In 1858, following the Mountain Meadows Massacre, the Dukes-Turner wagon company pioneered an alternate wagon route to avoid Leach's Cutoff and Mountain Meadow. It ran from Cedar City southward via the Black Ridge grade to the Virgin River, then up the Santa Clara River to link up with the old route of the Mormon Road at Camp Spring. As the Mormons began to settle the area from 1858, they opened stations at Washington and Fort Harmony to provide for feed and provisions to passing freighters for trade goods or cash.

In the 1860s the wagon road was a route of trade and migration from California to the gold rush country in Idaho and Montana. It was also the route of continued Mormon colonization of Washington County in Utah Territory and the lower reach of the Virgin River, in northern Arizona Territory, that part that later became Clark County, Nevada.

In 1865, the Miller Cutoff was constructed as a freight wagon road, to the north of the Virgin River to bypass the many crossings of that river, its quicksands, its sandy roads and the steep road into and out of the river valley at Virgin Hill. It ran between the old road at Castle Cliff, west to Mormon Well 12 mi up Beaver Dam Creek from the Virgin River, then westward south of the mountains, to rejoin the old road on Mormon Mesa, south of Mormon Mountain.

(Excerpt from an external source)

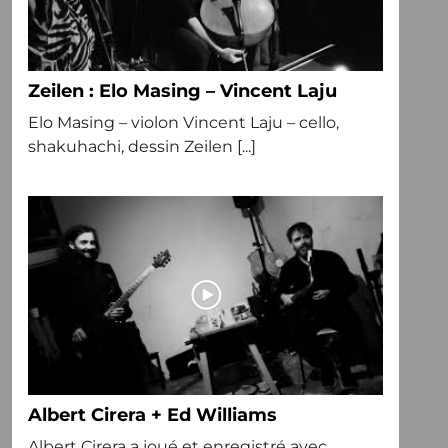
Zeilen : Elo Masing – Vincent Laju
Elo Masing – violon Vincent Laju – cello,
shakuhachi, dessin Zeilen [...]
Albert Cirera + Ed Williams
Albert Cirera a joué et enregistré avec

With the advent of the transcontinental railroad in Utah in 1869, the wagon road was used decreasingly when long-haul wagons were replaced by wagons from the rail-heads as the rails advanced southwestward in Utah between the 1870s and 1890s. However, as a long-haul road it remained in use in Southern California until the Santa Fe Railroad came to Southern California in 1883. The northern Mojave Desert region of California, southern Nevada, and northwestern Arizona still used the road until the Salt Lake Route was built through them in 1903–1905.

==Legacy==
In the early 20th Century, much of the old road became the Arrowhead Trail (auto trail) one of the first automobile highways in and between Utah, Southern Nevada and Southern California. I-15 follows or closely parallels its route for much of its length from Devore, California to Victorville, California, from Barstow, to Yermo, California, from Las Vegas, Nevada to Littlefield, Arizona and from St. George, Utah to Salt Lake City.